It has always bothered me a little that The Moviegoer ends on what is not only Ash Wednesday, but Binx’s 30th birthday, too. The day is practically doubled over with the weight of meaning. The timing, I suppose, raises all sorts of questions about Binx and his search and his faith or lack of it, but I’m more interested in a simpler—and yes, dopier—question: What happens to Binx and Kate? They’re supposed to marry, and Binx is supposed to go to medical school and the plan is for them to “walk abroad on a summer night. . . and see a show and eat some oysters down on Magazine.” But, really?

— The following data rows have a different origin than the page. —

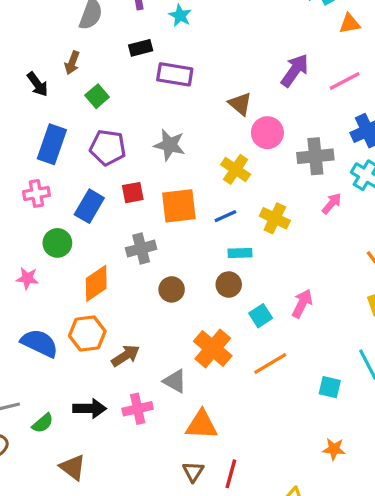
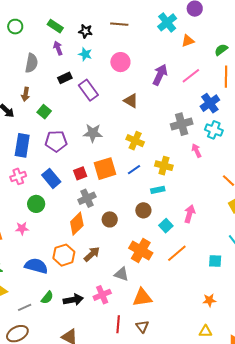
purple rectangle: (175, 74) -> (88, 90), turned 55
pink circle: (267, 133) -> (120, 62), moved
red square: (133, 193) -> (80, 173), moved
pink arrow: (332, 203) -> (196, 151), turned -56
blue rectangle: (89, 206) -> (51, 178), turned -60
cyan rectangle: (240, 253) -> (158, 190), moved
orange diamond: (96, 283) -> (77, 224), moved
brown arrow: (125, 356) -> (92, 254), moved
green semicircle: (43, 423) -> (47, 298), moved
orange star: (334, 449) -> (209, 300), moved
red line: (231, 474) -> (118, 324), moved

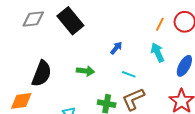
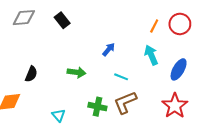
black rectangle: (70, 21) -> (62, 20), size x0.6
black semicircle: (42, 74) -> (31, 74), size x0.6

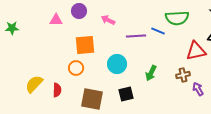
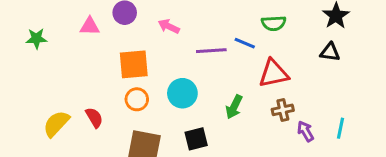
green semicircle: (177, 18) -> (274, 23), size x0.7
green star: (12, 28) -> (36, 39), moved
red triangle: (196, 51) -> (274, 73), moved
orange circle: (76, 68) -> (137, 99), moved
red semicircle: (57, 90) -> (94, 118), moved, turned -32

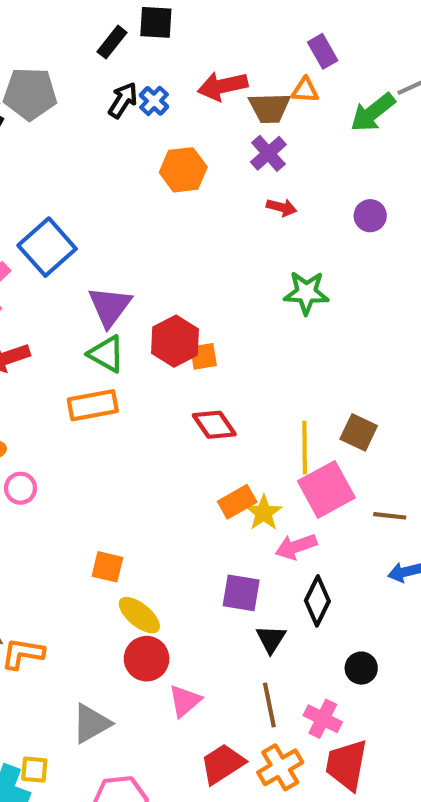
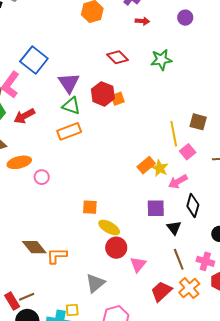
red diamond: (214, 425) -> (117, 57), moved
pink square: (326, 489) -> (188, 152), size x0.6

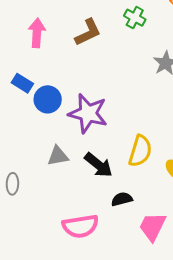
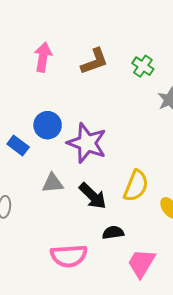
green cross: (135, 18) -> (143, 66), moved
blue rectangle: (22, 83) -> (18, 146), moved

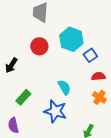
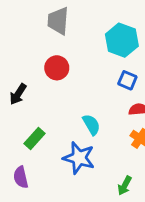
cyan hexagon: (71, 39) -> (122, 40), moved
blue square: (90, 55) -> (127, 80), turned -32

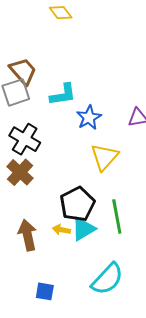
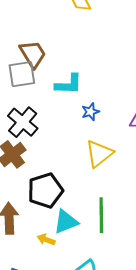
blue star: (89, 118) -> (90, 112), size x0.7
black pentagon: (77, 204) -> (45, 190), moved
yellow arrow: (61, 230) -> (46, 240), moved

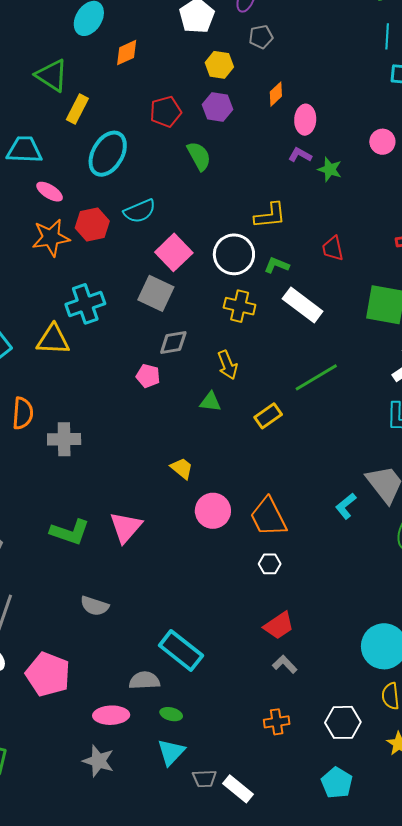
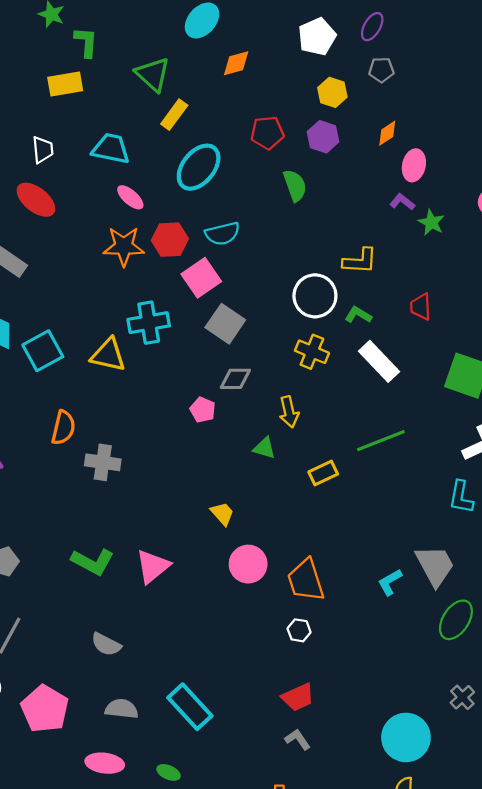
pink square: (174, 252) -> (201, 278), moved
gray semicircle: (144, 680) -> (122, 709), moved

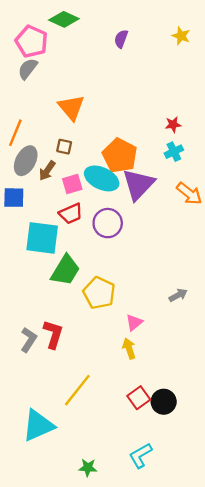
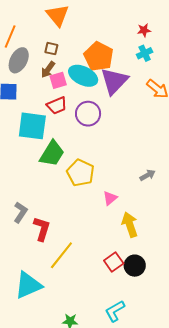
brown arrow: (47, 171) -> (48, 70), moved
red L-shape: (53, 334) -> (42, 229), moved
yellow arrow: (129, 349) -> (130, 225), moved, size x1.4

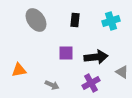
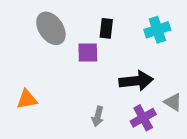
purple square: (66, 53) -> (88, 52), moved
purple cross: (91, 83) -> (143, 118), moved
gray arrow: (52, 85) -> (98, 116), moved, turned 80

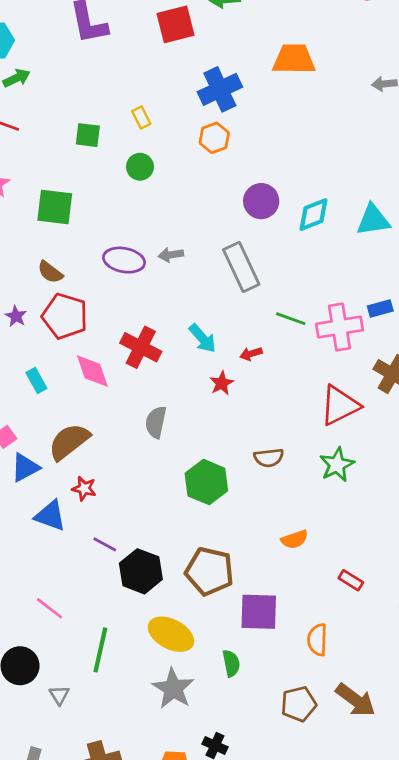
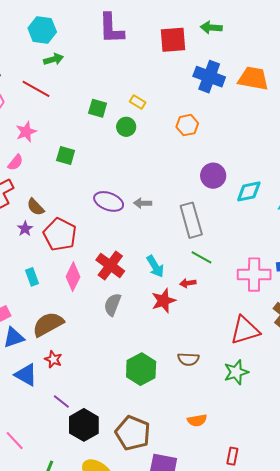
blue cross: (220, 89) -> (209, 77), moved, turned 36
yellow rectangle: (141, 118) -> (138, 102), turned -42
green circle: (140, 167) -> (126, 127), moved
green square: (55, 207) -> (66, 156), size x0.7
brown semicircle: (50, 272) -> (35, 207), moved
green line: (291, 319) -> (201, 257), moved
pink diamond: (92, 371) -> (73, 277), turned 36
red star: (222, 383) -> (164, 301), size x1.4
gray semicircle: (156, 422) -> (112, 305), moved
red rectangle: (351, 580) -> (232, 456), turned 60

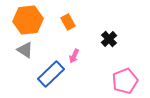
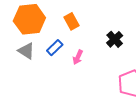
blue rectangle: (51, 74) -> (55, 48), moved, size x0.6

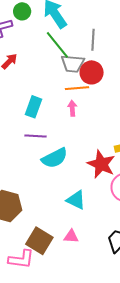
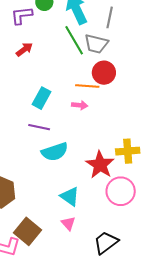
gray line: (93, 40) -> (110, 17), moved
gray trapezoid: (73, 64) -> (96, 44), moved
pink arrow: (72, 108) -> (80, 105), turned 91
pink triangle: (71, 236) -> (68, 223), moved, turned 35

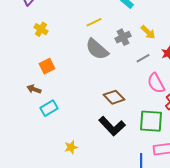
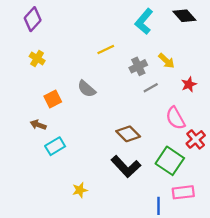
yellow cross: (41, 29) -> (37, 58), moved
gray semicircle: (97, 49) -> (87, 89), moved, size x0.7
gray line: (143, 58) -> (151, 88), moved
green square: (151, 121) -> (170, 161), turned 30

I got a kind of answer when, a few years into my annual Moviegoer routine, I read another very good New Orleans novel, John Gregory Brown’s Decorations in a Ruined Cemetery, from 1994. I was almost at the end of that novel when I came to something that just about knocked me out of my chair. A stockbroker-turned-doctor named Jack makes a brief appearance. Some things about Jack seem awfully familiar. Jack drives a tiny red sports car. Jack likes to go to the movies. Jack’s a Korean war veteran who once lived on Gentilly Boulevard. There's not much mystery about it. It’s Binx, of course. But there’s one more thing about Jack, and it’s the detail that made me sure of his identity. Brown says that he “had been married, but his wife had killed herself some years before.” I'm not sure I've ever been quite as stunned by a single sentence in a novel as I was by that one.
Odd as it was to come across Binx rendered older and sadder, and odd as it was to find Kate killed off, I had to give Brown credit. He was a Percyist, it was obvious, and he'd pulled off the best possible Moviegoer homage: to borrow Binx for his own novel. And better still--and sadder still--I think Brown gets him, and Kate, right.